The average Siberian husky lives between 12 and 14 years, although different kinds of huskies have different life expectancies. Huskies are prone to juvenile cataracts and benefit from yearly eye exams to detect potential issues early. The National Breed Club recommends that huskies that are part of a breeding program get tested with a hip evaluation and an ophthalmologist evaluation.

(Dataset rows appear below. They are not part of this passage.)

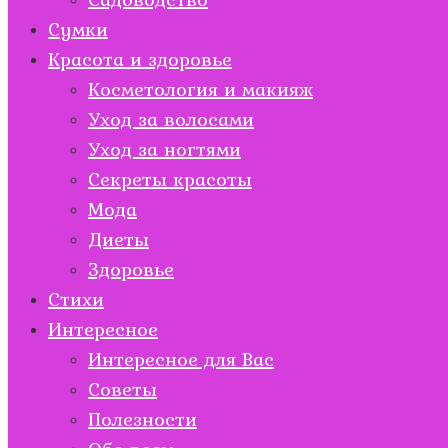
Сумки
Красота и здоровье
Косметология и макияж
Уход за волосами
Уход за ногтями
Секреты красоты
Мода
Диеты
Здоровье
Стихи
Интересное
Интересное для Вас
Советы
Полезности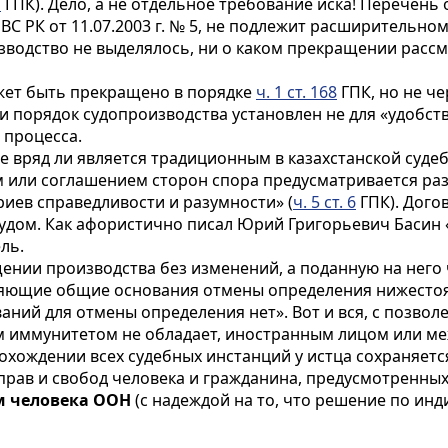
7
ГПК). Дело, а не отдельное требование иска! Перечен
ВС РК от 11.07.2003 г. № 5, не подлежит расширительно
зводство не выделялось, ни о каком прекращении расс
жет быть прекращено в порядке
ч. 1 ст. 168
ГПК, но не че
и п
орядок судопроизводства установлен не для «удобст
 процесса.
е вряд ли является традиционным в казахстанской судеб
м или соглашением сторон спора предусматривается ра
риев справедливости и разумности
» (
ч. 5 ст. 6
ГПК). Дого
удом. Как афористично писал Юрий Григорьевич Басин «
ль.
щении производства без изменений, а поданную на него 
яющие общие основания отмены определения нижестояще
аний для отмены определения нет». Вот и вся, с позвол
 иммунитетом не обладает, иностранным лицом или ме
охождении всех судебных инстанций у истца сохраняет
прав и свобод человека и гражданина, предусмотренны
м человека ООН
(с надеждой на то, что решение по инд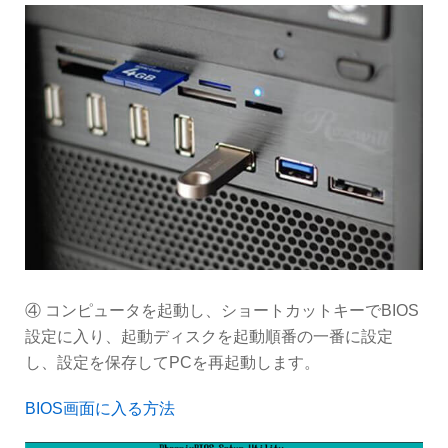
④ コンピュータを起動し、ショートカットキーでBIOS
設定に入り、起動ディスクを起動順番の一番に設定
し、設定を保存してPCを再起動します。
BIOS画面に入る方法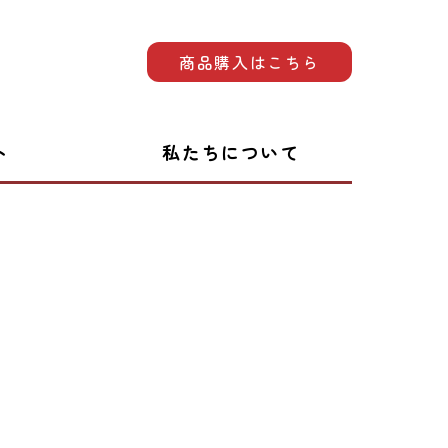
商品購入はこちら
ト
私たちについて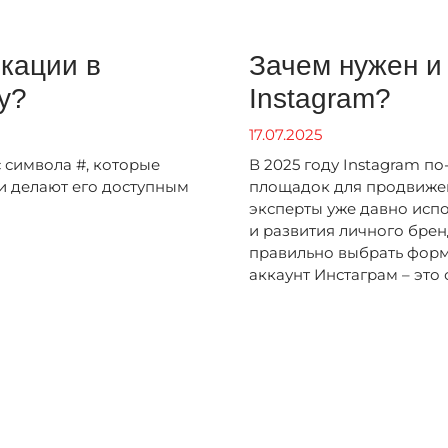
икации в
Зачем нужен и 
у?
Instagram?
17.07.2025
 символа #, которые
В 2025 году Instagram п
 и делают его доступным
площадок для продвижен
эксперты уже давно исп
и развития личного брен
правильно выбрать форма
аккаунт Инстаграм – это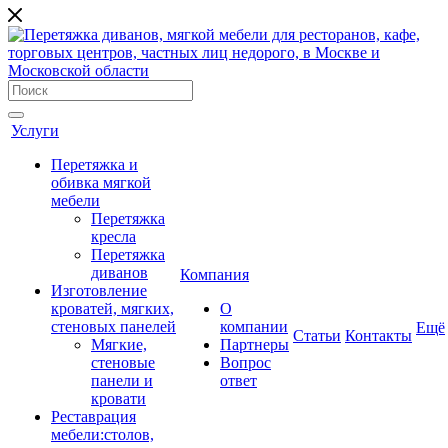
Услуги
Перетяжка и
обивка мягкой
мебели
Перетяжка
кресла
Перетяжка
диванов
Компания
Изготовление
кроватей, мягких,
О
стеновых панелей
компании
Ещё
Cтатьи
Контакты
Мягкие,
Партнеры
стеновые
Вопрос
панели и
ответ
кровати
Реставрация
мебели:столов,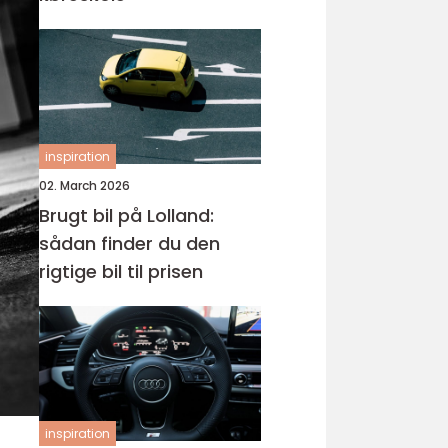
inspiration
02. March 2026
Brugt bil på Lolland:
sådan finder du den
rigtige bil til prisen
inspiration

These are some of the most common health issues that arise with huskies:

  • Hip dysplasia
  • Cataracts
  • Progressive retinal atrophy
  • Corneal dystrophy

Diet and Nutrition for Huskies

Siberian huskies were bred not to need an excess of food per day, and too much food can make this type of dog obese. It surprises many new husky parents to learn that their energetic and hardworking dogs don’t need as many calories as they expected.

People feed huskies commercial dry and wet dog food, raw food, or a combination of the two. Don’t feed a husky for two hours before exercising or 30 minutes after exercising to help prevent gastric torsion and bloat. It’s best to feed huskies two to three meals per day to spread the calories out throughout the day. Nutro Max Chicken Meal and Rice, Orijen, and Innova are recommended brands of dog food for huskies.

handsome siberian husky dog

Where to Adopt or Purchase Huskies

Although they are very lovable, huskies have some challenging traits, which sometimes makes them end up in shelters and available for adoption. The Siberian Husky Club of America Trust supports rescue operations for huskies and compiles local contact information for husky rescue groups.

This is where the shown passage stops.